Scritto da Autore | 16 luglio 2020

Nella robotica il riconoscimento degli oggetti è un processo fondamentale, basato sulla computer vision. I campi di applicazione di questa tecnologia sono vastissimi e in continua evoluzione. Ma come può una macchina vedere e riconoscere ciò che vede?

Per noi umani la vista è uno dei sensi primari. Un neonato, nei primi tre mesi di vita, è in grado di riconoscere una serie di oggetti e il viso della madre. Procedendo nel nostro percorso di crescita, sviluppiamo una serie di processi cognitivi visivi che ci portano, per esempio, a riconoscere un oggetto o un volto anche se ne vediamo soltanto una parte.

Queste caratteristiche che noi diamo per scontate, non lo sono affatto per un software, ecco perchè il processo di apprendimento di una macchina è una fase delicata e impegnativa.

Se, in media, a un bambino bastano una decina di foto per capire la differenza tra un gatto e un cane, a un software in fase di apprendimento ne servono migliaia.


Gli oggetti, la robotica e il loro riconoscimento

Nella robotica il riconoscimento degli oggetti non si discosta molto dal riconoscimento delle immagini. Nella visione artificiale, per poter riconoscere un elemento 2D o 3D servono gli stessi processi di apprendimento da parte dell’Intelligenza Artificiale.

Quando il software “vede” un oggetto in tre dimensioni, in realtà “vede” un’enorme serie di attributi vettoriali legati all’immagine inquadrata. Ne calcola le dimensioni, le rotazioni, ne traccia le caratteristiche di superficie e di luminosità. Il tutto porta la macchina a stabilire, in percentuale, se quello che sta vedendo è un divano o una mucca.

Per ottenere il 100% di sicurezza che si tratti proprio di un divano, il software deve essere addestrato con un vastissimo database visivo.

L’addestramento avviene tramite il deep learning, in associazione con una rete neurale convolutiva che consente poi all’IA di imparare in modo autonomo.


Riconoscere gli oggetti nella robotica, come non perdersi tra i pixel

La necessità di usare una rete neurale convolutiva per il riconoscimento degli oggetti nella robotica è legata al fatto che ogni strato di neuroni artificiali può influenzarne un altro. Quando la macchina inquadra un oggetto da riconoscere lo colloca su una griglia poligonale, elaborando i pixel che compongono l’immagine che sta vedendo.
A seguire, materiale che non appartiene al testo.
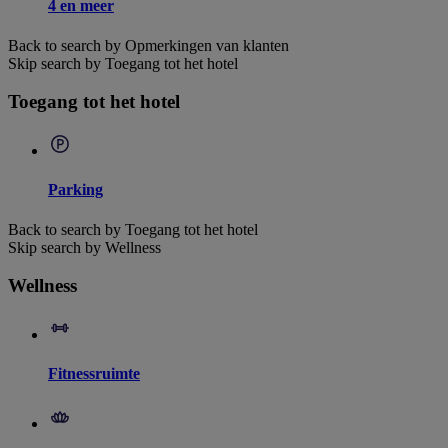
4 en meer
Back to search by Opmerkingen van klanten
Skip search by Toegang tot het hotel
Toegang tot het hotel
Parking
Back to search by Toegang tot het hotel
Skip search by Wellness
Wellness
Fitnessruimte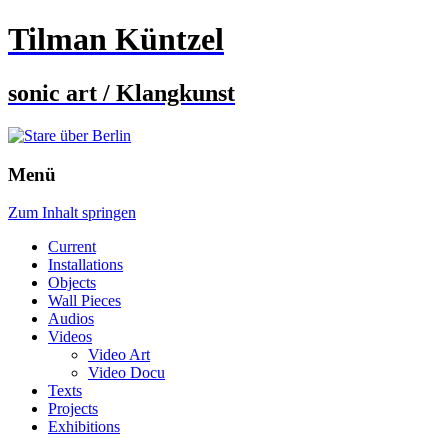
Tilman Küntzel
sonic art / Klangkunst
Menü
Zum Inhalt springen
Current
Installations
Objects
Wall Pieces
Audios
Videos
Video Art
Video Docu
Texts
Projects
Exhibitions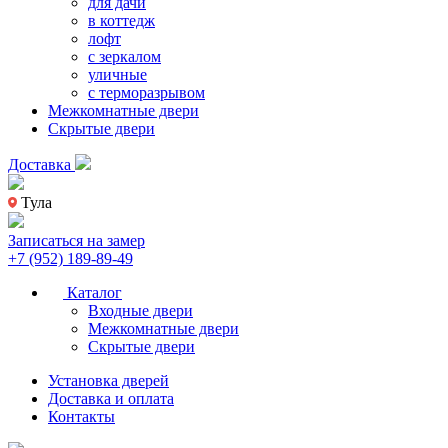
для дачи
в коттедж
лофт
с зеркалом
уличные
с терморазрывом
Межкомнатные двери
Скрытые двери
Доставка
Тула
Записаться на замер
+7 (952) 189-89-49
Каталог
Входные двери
Межкомнатные двери
Скрытые двери
Установка дверей
Доставка и оплата
Контакты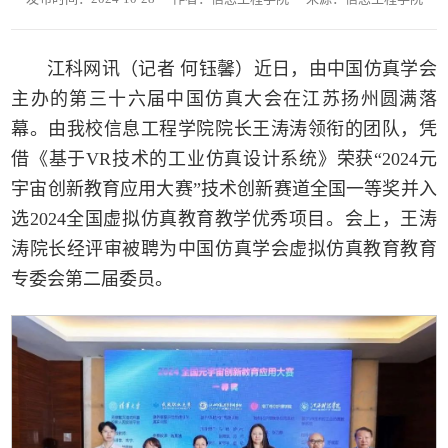
江科网讯（记者 何钰馨）近日，由中国仿真学会
主办的第三十六届中国仿真大会在江苏扬州圆满落
幕。由我校信息工程学院院长王涛涛领衔的团队，凭
借《基于VR技术的工业仿真设计系统》荣获“2024元
宇宙创新教育应用大赛”技术创新赛道全国一等奖并入
选2024全国虚拟仿真教育教学优秀项目。会上，王涛
涛院长经评审被聘为中国仿真学会虚拟仿真教育教育
专委会第二届委员。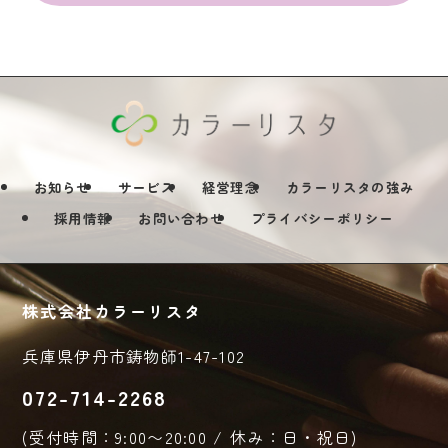
お知らせ
サービス
経営理念
カラーリスタの強み
採用情報
お問い合わせ
プライバシーポリシー
株式会社カラーリスタ
兵庫県伊丹市鋳物師1-47-102
072-714-2268
(受付時間：9:00〜20:00 / 休み：日・祝日)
Ne determina così dei punti chiave di riconoscimento, che vengono via via approfonditi e analizzati dai vari strati della rete neuronale artificiale. Questo sistema di visione replica gli stessi processi dei che avvengono nei lobi occipitali dei primati.

Semplificando, si può dire che una scimmia riconosce una banana perché la banana non ha la forma e il colore di un sasso. Allo stesso modo, la macchina riconosce delle forme che vengono elaborate, per esclusione, fino al riconoscimento finale.


Il riconoscimento degli oggetti nella robotica e le sue applicazioni

La macchina mappa l’oggetto tramite una segmentazione poligonale e lo riconosce grazie al suo addestramento e a ciò che ha appreso rete neurale convolutiva.

Questa tipo di tecnologia, applicata per esempio in campo medico, ha portato a dei risultati strabilianti. L’IA è in grado di rilevare in modo autonomo e preciso la presenza di una malattia osservando le lastre. Questo è reso possibile sia dall’auto apprendimento dell’IA, sia dall’enorme quantità di radiografie caricate nel suo database.

Osservando il mondo esterno, l’IA è in grado di rilevare, analizzare e interpretare ciò che vede, prendendo poi una decisione o eseguendo un comando specifico.

Dalle automobili senza pilota, alla sorveglianza, passando per la gestione logistica e l’automazione dei processi industriali, le macchine in grado di vedere diventeranno una presenza fissa nella nostra vita quotidiana.